====== Data extracts

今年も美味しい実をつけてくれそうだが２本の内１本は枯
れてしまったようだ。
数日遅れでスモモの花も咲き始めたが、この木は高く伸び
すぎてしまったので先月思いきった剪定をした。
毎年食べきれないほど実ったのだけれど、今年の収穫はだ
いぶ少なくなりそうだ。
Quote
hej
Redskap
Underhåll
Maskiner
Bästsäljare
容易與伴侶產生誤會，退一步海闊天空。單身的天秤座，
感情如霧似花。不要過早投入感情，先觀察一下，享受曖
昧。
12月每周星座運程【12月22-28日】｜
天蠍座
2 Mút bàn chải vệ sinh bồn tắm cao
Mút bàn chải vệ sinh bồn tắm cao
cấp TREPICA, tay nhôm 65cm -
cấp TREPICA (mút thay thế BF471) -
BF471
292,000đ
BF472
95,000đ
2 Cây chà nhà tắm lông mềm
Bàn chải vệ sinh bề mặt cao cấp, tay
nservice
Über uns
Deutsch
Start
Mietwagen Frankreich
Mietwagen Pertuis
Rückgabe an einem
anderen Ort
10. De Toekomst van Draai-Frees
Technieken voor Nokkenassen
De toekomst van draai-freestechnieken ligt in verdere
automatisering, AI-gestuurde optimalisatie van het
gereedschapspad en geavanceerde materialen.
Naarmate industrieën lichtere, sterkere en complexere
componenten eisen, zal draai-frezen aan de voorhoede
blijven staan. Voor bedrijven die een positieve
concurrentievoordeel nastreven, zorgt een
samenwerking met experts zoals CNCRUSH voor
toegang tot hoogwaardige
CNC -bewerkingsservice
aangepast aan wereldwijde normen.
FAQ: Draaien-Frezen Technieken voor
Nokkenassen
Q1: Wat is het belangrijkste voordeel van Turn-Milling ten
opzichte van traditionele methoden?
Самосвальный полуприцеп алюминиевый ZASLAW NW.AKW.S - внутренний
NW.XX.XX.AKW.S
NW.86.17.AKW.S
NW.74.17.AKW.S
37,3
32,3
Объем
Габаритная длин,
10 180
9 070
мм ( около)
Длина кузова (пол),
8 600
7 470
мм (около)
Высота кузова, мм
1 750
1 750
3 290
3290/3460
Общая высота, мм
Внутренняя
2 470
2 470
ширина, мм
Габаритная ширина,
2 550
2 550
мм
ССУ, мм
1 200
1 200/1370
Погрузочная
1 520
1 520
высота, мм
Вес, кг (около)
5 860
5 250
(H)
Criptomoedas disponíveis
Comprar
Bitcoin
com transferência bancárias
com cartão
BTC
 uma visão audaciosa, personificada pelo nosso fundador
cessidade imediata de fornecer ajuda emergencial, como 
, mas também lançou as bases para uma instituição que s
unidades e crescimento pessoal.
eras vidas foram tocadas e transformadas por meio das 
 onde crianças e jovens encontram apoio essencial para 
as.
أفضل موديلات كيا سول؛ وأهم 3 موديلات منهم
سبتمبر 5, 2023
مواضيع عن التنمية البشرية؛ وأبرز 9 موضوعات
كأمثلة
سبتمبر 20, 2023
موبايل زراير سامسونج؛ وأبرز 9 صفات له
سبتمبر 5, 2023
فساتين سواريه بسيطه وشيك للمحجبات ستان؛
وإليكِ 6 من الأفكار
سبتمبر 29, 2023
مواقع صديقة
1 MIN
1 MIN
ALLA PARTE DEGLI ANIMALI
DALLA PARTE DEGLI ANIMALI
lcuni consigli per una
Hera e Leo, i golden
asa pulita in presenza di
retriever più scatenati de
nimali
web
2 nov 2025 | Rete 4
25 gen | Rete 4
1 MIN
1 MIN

============
====== Data extracts

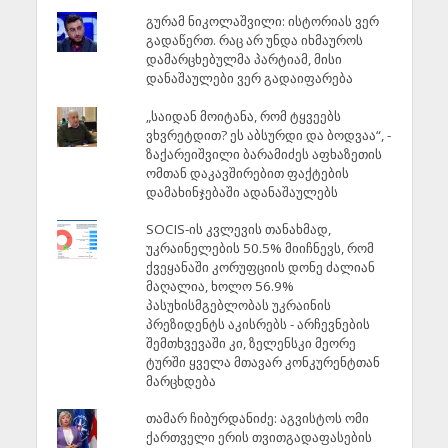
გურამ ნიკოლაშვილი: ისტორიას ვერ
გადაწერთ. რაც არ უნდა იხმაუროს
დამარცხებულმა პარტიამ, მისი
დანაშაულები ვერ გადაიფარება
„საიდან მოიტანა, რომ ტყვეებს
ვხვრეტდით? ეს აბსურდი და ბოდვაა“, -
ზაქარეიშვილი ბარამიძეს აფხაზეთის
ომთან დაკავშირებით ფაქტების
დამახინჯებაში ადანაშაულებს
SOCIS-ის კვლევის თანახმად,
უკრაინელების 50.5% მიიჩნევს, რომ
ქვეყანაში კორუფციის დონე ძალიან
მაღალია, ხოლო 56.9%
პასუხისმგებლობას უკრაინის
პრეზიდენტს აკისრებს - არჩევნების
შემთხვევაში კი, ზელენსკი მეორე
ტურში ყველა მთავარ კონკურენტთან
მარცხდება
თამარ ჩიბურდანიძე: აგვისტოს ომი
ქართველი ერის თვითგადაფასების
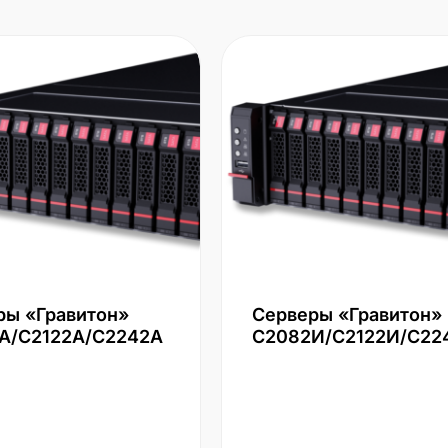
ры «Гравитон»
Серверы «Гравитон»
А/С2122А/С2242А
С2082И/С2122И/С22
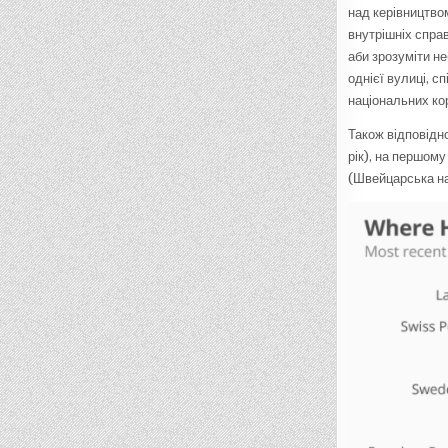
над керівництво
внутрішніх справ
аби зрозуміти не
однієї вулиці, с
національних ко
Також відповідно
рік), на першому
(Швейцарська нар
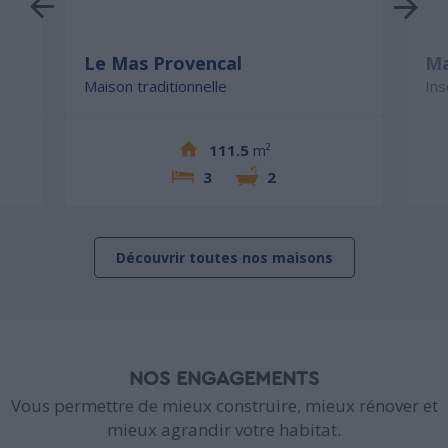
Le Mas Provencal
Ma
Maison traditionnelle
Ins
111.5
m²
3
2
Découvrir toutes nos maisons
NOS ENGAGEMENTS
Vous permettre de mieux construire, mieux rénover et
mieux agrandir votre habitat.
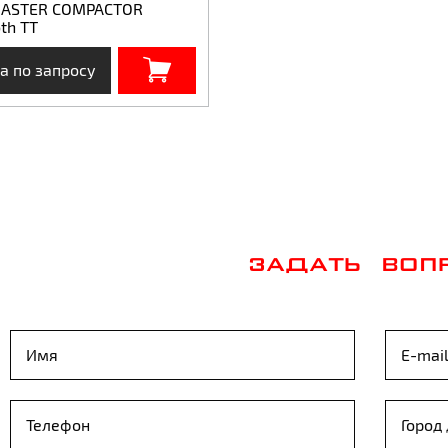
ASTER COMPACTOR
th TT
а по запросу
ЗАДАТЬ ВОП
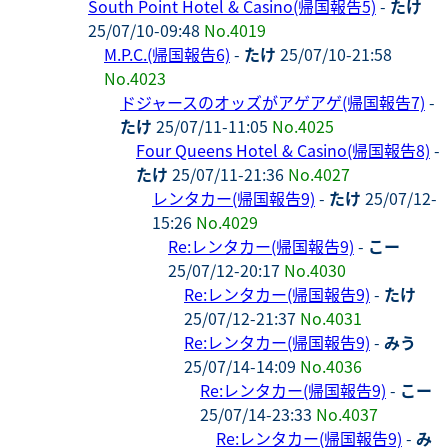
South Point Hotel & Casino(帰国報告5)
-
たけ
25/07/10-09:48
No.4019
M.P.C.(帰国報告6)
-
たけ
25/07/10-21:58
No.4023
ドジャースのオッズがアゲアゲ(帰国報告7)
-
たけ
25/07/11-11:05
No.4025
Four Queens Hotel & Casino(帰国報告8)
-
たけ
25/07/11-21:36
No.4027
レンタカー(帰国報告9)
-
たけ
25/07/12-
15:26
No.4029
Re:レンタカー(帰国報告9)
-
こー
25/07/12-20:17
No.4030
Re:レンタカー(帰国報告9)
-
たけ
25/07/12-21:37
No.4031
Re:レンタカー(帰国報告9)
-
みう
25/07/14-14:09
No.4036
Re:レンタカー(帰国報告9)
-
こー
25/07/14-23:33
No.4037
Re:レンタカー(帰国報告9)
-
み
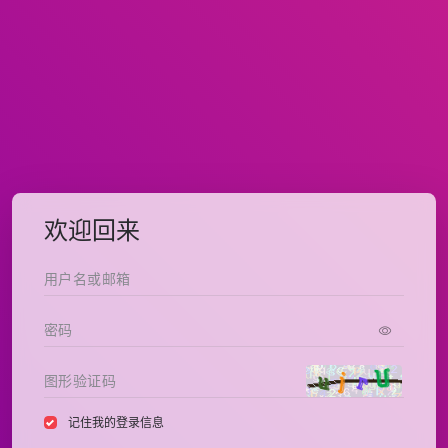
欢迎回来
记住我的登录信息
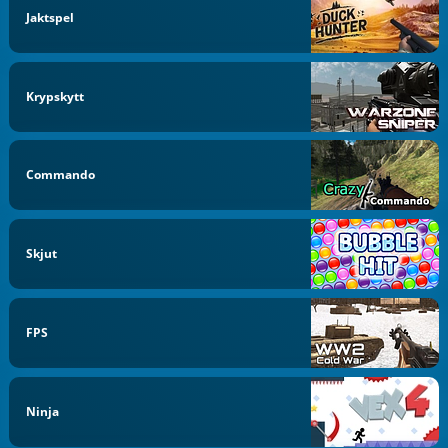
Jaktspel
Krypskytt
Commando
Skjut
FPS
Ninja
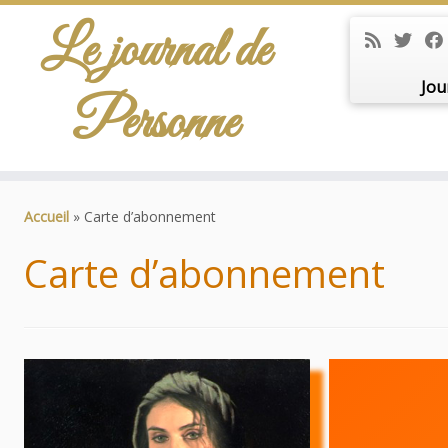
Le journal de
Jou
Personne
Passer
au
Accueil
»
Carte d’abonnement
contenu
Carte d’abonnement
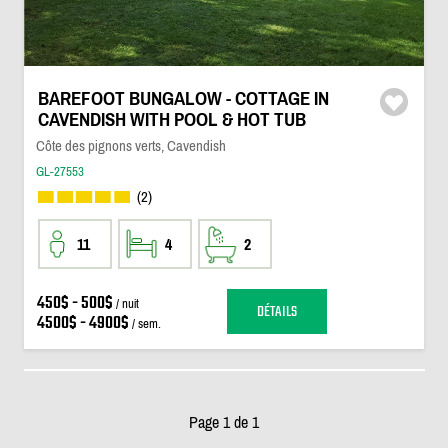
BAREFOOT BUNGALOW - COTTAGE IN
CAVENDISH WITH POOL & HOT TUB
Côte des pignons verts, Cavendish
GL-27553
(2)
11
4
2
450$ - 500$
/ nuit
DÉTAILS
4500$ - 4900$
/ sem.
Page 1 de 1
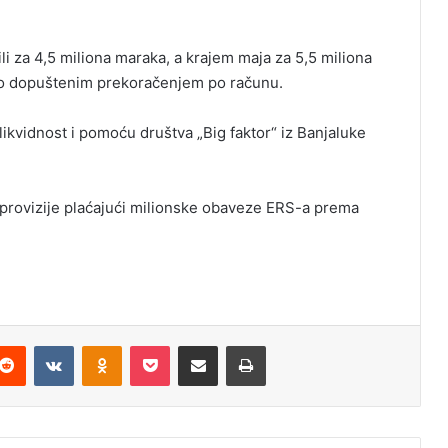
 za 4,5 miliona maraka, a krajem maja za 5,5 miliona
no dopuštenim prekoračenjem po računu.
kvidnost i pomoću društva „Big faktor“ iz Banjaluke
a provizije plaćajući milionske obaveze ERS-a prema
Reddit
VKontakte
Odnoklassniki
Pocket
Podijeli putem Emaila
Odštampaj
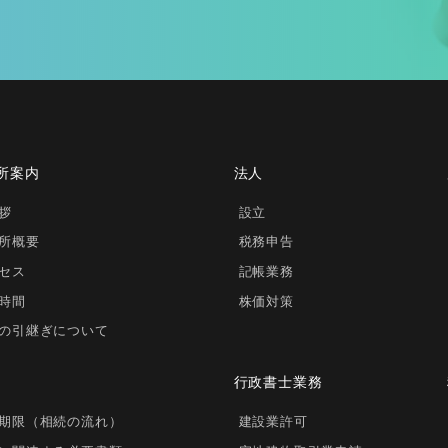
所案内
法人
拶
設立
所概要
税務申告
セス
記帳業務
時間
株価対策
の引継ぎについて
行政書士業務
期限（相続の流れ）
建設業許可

============

Copy each line holding "para" from the material above.

, mas também lançou as bases para uma instituição que s
 onde crianças e jovens encontram apoio essencial para 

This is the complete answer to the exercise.